Mesmo com essas limitações, rodar a simulação com números próprios é muito melhor do que não planejar — e revisar o plano uma vez por ano mantém o rumo.

Perguntas frequentes

Quanto preciso acumular para me aposentar?

Pela regra do patrimônio perpétuo, basta dividir a renda anual desejada pela taxa real de juros. Por exemplo: para receber R$ 5.000 por mês (R$ 60.000 por ano) a uma taxa real de 5% a.a., você precisa de R$ 1.200.000 — valor que gera essa renda sem consumir o principal corrigido pela inflação.

O que é taxa real de juros e por que importa?

A taxa real é o ganho acima da inflação. Se um investimento rende 10% a.a. nominal e a inflação é 4% a.a., a taxa real é aproximadamente 5,77% a.a. Usar taxa real evita ilusão monetária: você planeja em reais de hoje e não superestima o poder de compra futuro.

A regra do patrimônio perpétuo é confiável?

É uma boa aproximação para planejar: se você retira apenas os juros reais, o patrimônio se mantém em reais de hoje e nunca se esgota na média. O que ela não captura são as oscilações de curto prazo e os impostos — por isso é uma referência de planejamento, não um contrato.

Que taxa real é realista no Brasil?

Para planejamento de longo prazo, uma carteira diversificada (Tesouro IPCA+, FIIs, ações) costuma ser modelada entre 4% e 5% a.a. de retorno real. Títulos públicos atrelados à inflação têm negociado juros reais acima disso em janelas recentes; ações e FIIs oscilam bastante. Começar com 4% é prudente.

Por que a calculadora não pede inflação nem INSS?

Trabalhar apenas com taxa real (já descontada a inflação) e em reais de hoje torna o plano mais claro.

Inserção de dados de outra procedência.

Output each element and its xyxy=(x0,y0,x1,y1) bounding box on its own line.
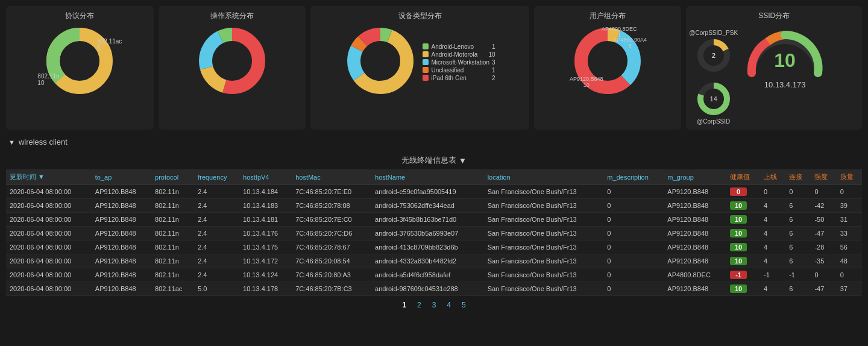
col-connect: 连接 xyxy=(785,169,811,185)
cell-7: San Francisco/One Bush/Fr13 xyxy=(484,268,604,282)
legend-lenovo: Android-Lenovo 1 xyxy=(423,43,495,50)
lenovo-val: 1 xyxy=(492,43,495,50)
cell-6: android-4332a830b4482fd2 xyxy=(371,254,484,268)
os-donut xyxy=(196,25,268,97)
user-group-chart: 用户组分布 AP4800.8DEC1 AP4800.90A45 AP9120.B… xyxy=(534,6,682,130)
cell-3: 2.4 xyxy=(194,213,239,227)
cell-5: 7C:46:85:20:08:54 xyxy=(292,254,371,268)
cell-extra-1: 6 xyxy=(785,213,811,227)
ug-label-3: AP9120.B84810 xyxy=(570,76,603,88)
cell-7: San Francisco/One Bush/Fr13 xyxy=(484,199,604,213)
page-2[interactable]: 2 xyxy=(414,300,424,310)
os-chart: 操作系统分布 xyxy=(159,6,306,130)
cell-7: San Francisco/One Bush/Fr13 xyxy=(484,227,604,241)
cell-6: android-a5d4f6cf958dafef xyxy=(371,268,484,282)
cell-extra-1: 6 xyxy=(785,241,811,254)
cell-health: 10 xyxy=(726,227,760,241)
ipad-val: 2 xyxy=(492,75,495,81)
svg-point-13 xyxy=(363,44,397,78)
cell-2: 802.11n xyxy=(151,227,194,241)
cell-4: 10.13.4.183 xyxy=(239,199,292,213)
health-badge: 10 xyxy=(730,201,747,210)
table-row: 2020-06-04 08:00:00AP9120.B848802.11n2.4… xyxy=(6,199,862,213)
cell-1: AP9120.B848 xyxy=(92,199,151,213)
legend-motorola: Android-Motorola 10 xyxy=(423,51,495,58)
page-1[interactable]: 1 xyxy=(399,300,409,310)
health-badge: 10 xyxy=(730,215,747,224)
cell-3: 2.4 xyxy=(194,268,239,282)
cell-4: 10.13.4.172 xyxy=(239,254,292,268)
cell-extra-0: 4 xyxy=(760,241,785,254)
page-3[interactable]: 3 xyxy=(429,300,439,310)
cell-extra-2: -35 xyxy=(811,254,836,268)
cell-8: 0 xyxy=(603,227,664,241)
cell-8: 0 xyxy=(603,282,664,296)
cell-3: 2.4 xyxy=(194,227,239,241)
table-header: 更新时间 ▼ to_ap protocol frequency hostIpV4… xyxy=(6,169,862,185)
table-title-bar: 无线终端信息表 ▼ xyxy=(6,151,862,169)
os-title: 操作系统分布 xyxy=(210,11,254,21)
table-row: 2020-06-04 08:00:00AP9120.B848802.11n2.4… xyxy=(6,227,862,241)
section-label: wireless client xyxy=(19,137,68,146)
motorola-val: 10 xyxy=(488,51,495,58)
health-badge: -1 xyxy=(730,271,747,279)
cell-0: 2020-06-04 08:00:00 xyxy=(6,268,92,282)
cell-2: 802.11ac xyxy=(151,282,194,296)
cell-5: 7C:46:85:20:7E:C0 xyxy=(292,213,371,227)
cell-5: 7C:46:85:20:78:67 xyxy=(292,241,371,254)
table-sort-icon[interactable]: ▼ xyxy=(459,156,467,165)
cell-4: 10.13.4.176 xyxy=(239,227,292,241)
cell-2: 802.11n xyxy=(151,185,194,199)
cell-0: 2020-06-04 08:00:00 xyxy=(6,241,92,254)
page-4[interactable]: 4 xyxy=(444,300,454,310)
cell-4: 10.13.4.175 xyxy=(239,241,292,254)
protocol-label-1: 802.11ac6 xyxy=(97,38,122,51)
unclassified-val: 1 xyxy=(492,67,495,74)
col-update-time[interactable]: 更新时间 ▼ xyxy=(6,169,92,185)
cell-9: AP9120.B848 xyxy=(664,254,726,268)
cell-extra-3: 33 xyxy=(837,227,862,241)
cell-extra-3: 48 xyxy=(837,254,862,268)
cell-5: 7C:46:85:20:78:08 xyxy=(292,199,371,213)
page-5[interactable]: 5 xyxy=(459,300,469,310)
cell-6: android-753062dffe344ead xyxy=(371,199,484,213)
cell-health: 10 xyxy=(726,199,760,213)
cell-extra-1: -1 xyxy=(785,268,811,282)
cell-extra-2: -50 xyxy=(811,213,836,227)
cell-1: AP9120.B848 xyxy=(92,213,151,227)
protocol-chart: 协议分布 802.11ac6 802.11n10 xyxy=(6,6,154,130)
ug-label-1: AP4800.8DEC1 xyxy=(602,26,637,38)
health-badge: 10 xyxy=(730,243,747,251)
protocol-label-2: 802.11n10 xyxy=(37,73,59,86)
cell-extra-1: 6 xyxy=(785,254,811,268)
cell-5: 7C:46:85:20:7B:C3 xyxy=(292,282,371,296)
col-to-ap: to_ap xyxy=(92,169,151,185)
cell-8: 0 xyxy=(603,199,664,213)
col-frequency: frequency xyxy=(194,169,239,185)
chevron-icon: ▼ xyxy=(8,139,15,146)
col-protocol: protocol xyxy=(151,169,194,185)
cell-health: 10 xyxy=(726,241,760,254)
cell-2: 802.11n xyxy=(151,213,194,227)
motorola-label: Android-Motorola xyxy=(431,51,486,58)
ms-val: 3 xyxy=(492,59,495,66)
cell-health: 10 xyxy=(726,213,760,227)
cell-6: android-413c8709bb823d6b xyxy=(371,241,484,254)
cell-extra-3: 0 xyxy=(837,185,862,199)
cell-extra-2: 0 xyxy=(811,185,836,199)
health-badge: 10 xyxy=(730,257,747,265)
cell-0: 2020-06-04 08:00:00 xyxy=(6,199,92,213)
cell-5: 7C:46:85:20:7C:D6 xyxy=(292,227,371,241)
cell-extra-3: 37 xyxy=(837,282,862,296)
cell-4: 10.13.4.178 xyxy=(239,282,292,296)
cell-5: 7C:46:85:20:7E:E0 xyxy=(292,185,371,199)
device-type-chart: 设备类型分布 Android-Lenovo 1 xyxy=(310,6,529,130)
cell-7: San Francisco/One Bush/Fr13 xyxy=(484,241,604,254)
col-m-description: m_description xyxy=(603,169,664,185)
table-row: 2020-06-04 08:00:00AP9120.B848802.11ac5.… xyxy=(6,282,862,296)
cell-7: San Francisco/One Bush/Fr13 xyxy=(484,254,604,268)
svg-point-17 xyxy=(591,44,624,78)
col-hostmac: hostMac xyxy=(292,169,371,185)
cell-extra-0: 4 xyxy=(760,254,785,268)
ssid-gauge: 10 10.13.4.173 xyxy=(743,25,827,89)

O INSS ficou de fora porque a estimativa depende de contribuições passadas e de reformas futuras; o mais conservador é planejar com o que você controla: seus próprios investimentos.

Posso me aposentar antes da idade que planejei?

Sim — basta antecipar a idade alvo na calculadora e ver quanto o valor guardado por mês precisa subir. Aposentadoria antecipada (movimento FIRE) costuma exigir guardar uma quantidade alta da renda (tipicamente 40% a 60%) ou patrimônio inicial relevante. A matemática é a mesma; o que muda é a disciplina necessária.

E se eu começar a investir tarde?

Começar aos 45 ou 50 anos dificulta, mas não impede. Três alavancas ajudam: aumentar o valor guardado por mês, estender a idade alvo (cada ano a mais é um ano a menos de resgate e um ano a mais de juros compostos) e rever a renda desejada. A calculadora mostra o impacto de cada ajuste.

Os valores desta calculadora são garantidos?

Não. A calculadora assume taxa real constante, ignora impostos e pressupõe disciplina em guardar todo mês. Investimentos reais têm oscilações, impostos variam por produto e circunstâncias pessoais mudam. Use os resultados como bússola de planejamento, não como promessa.